We have previously demonstrated that LRRK1 regulates the orientation of mitotic spindles and that LRRK1 is a PLK1 substrate (Hanafusa et al., 2015). PLK1 phosphorylation is required for the CDK1-mediated activation of LRRK1 at the mitotic centrosome. This process regulates the mitotic spindle orientation by nucleating the growth of astral MTs from the centrosomes. LRRK1 is related to the familial Parkinsonism gene product Park8 (also known as LRRK2) and belongs to the ROCO family of proteins, which contain a Ras of complex proteins (ROC) GTPase domain and a MAPKKK-like kinase domain (Bosgraaf and Van Haastert, 2003). LRRK1 localizes to centrosomes throughout the cell cycle (Hanafusa et al., 2015). However, the role of LRRK1 in the centrosomes during interphase remains unclear. Interestingly, the pathogenic LRRK2 mutant has recently been reported to suppress cilia formation in cell culture and the mouse brain (Steger et al., 2017; Dhekne et al., 2018). Given these results, we sought to determine whether LRRK1 is also involved in ciliogenesis in interphase centrosomes.
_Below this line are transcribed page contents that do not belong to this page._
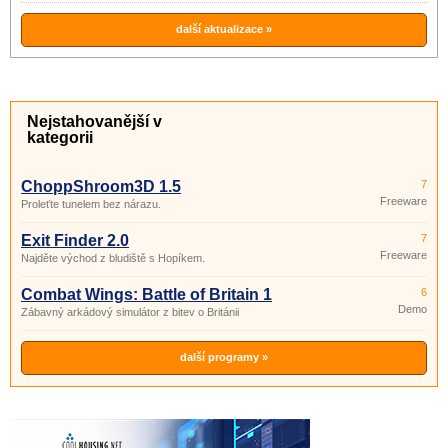
další aktualizace »
Nejstahovanější v
kategorii
ChoppShroom3D 1.5
7
Freeware
Proleťte tunelem bez nárazu.
Exit Finder 2.0
7
Freeware
Najděte východ z bludiště s Hopíkem.
Combat Wings: Battle of Britain 1
6
Demo
Zábavný arkádový simulátor z bitev o Británii
další programy »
Cilia are assembled and maintained by the process of intraflagellar transport (IFT), which is mediated by two large multisubunit cargo-binding complexes, IFT-A and IFT-B (Taschner and Lorentzen, 2016). Both the IFT-A and IFT-B complexes undergo kinesin-2-driven motility from the base to the tip, where the complexes are then reorganized before retrograde transport by dynein-2 from the tip to the base (Hou and Withman, 2015; Jensen and Leroux, 2017). The role of dynein-2 has been extensively studied in Chlamydomonas, Caenorhabditis elegans, and mice. In all cases, loss of the dynein-2 heavy chain (DHC) results in short, stumpy cilia that accumulate IFT particles at the tip, consistent with the role of dynein-2 in retrograde ciliary transport (Hou and Witman, 2015; Vuolo et al., 2020). The spatial and temporal control of dynein function relies on its regulation by the non-catalytic subunits of the dynein complex, as well as adaptor proteins (Roberts, 2018; Canty and Yildiz, 2020). The dynein accessory protein, nuclear distribution protein nudE-like 1 (NDEL1), has been implicated in regulating dynein motor and/or cargo-binding activities (Pandey and Smith, 2011; Torisawa et al., 2011; Kuijpers et al., 2016).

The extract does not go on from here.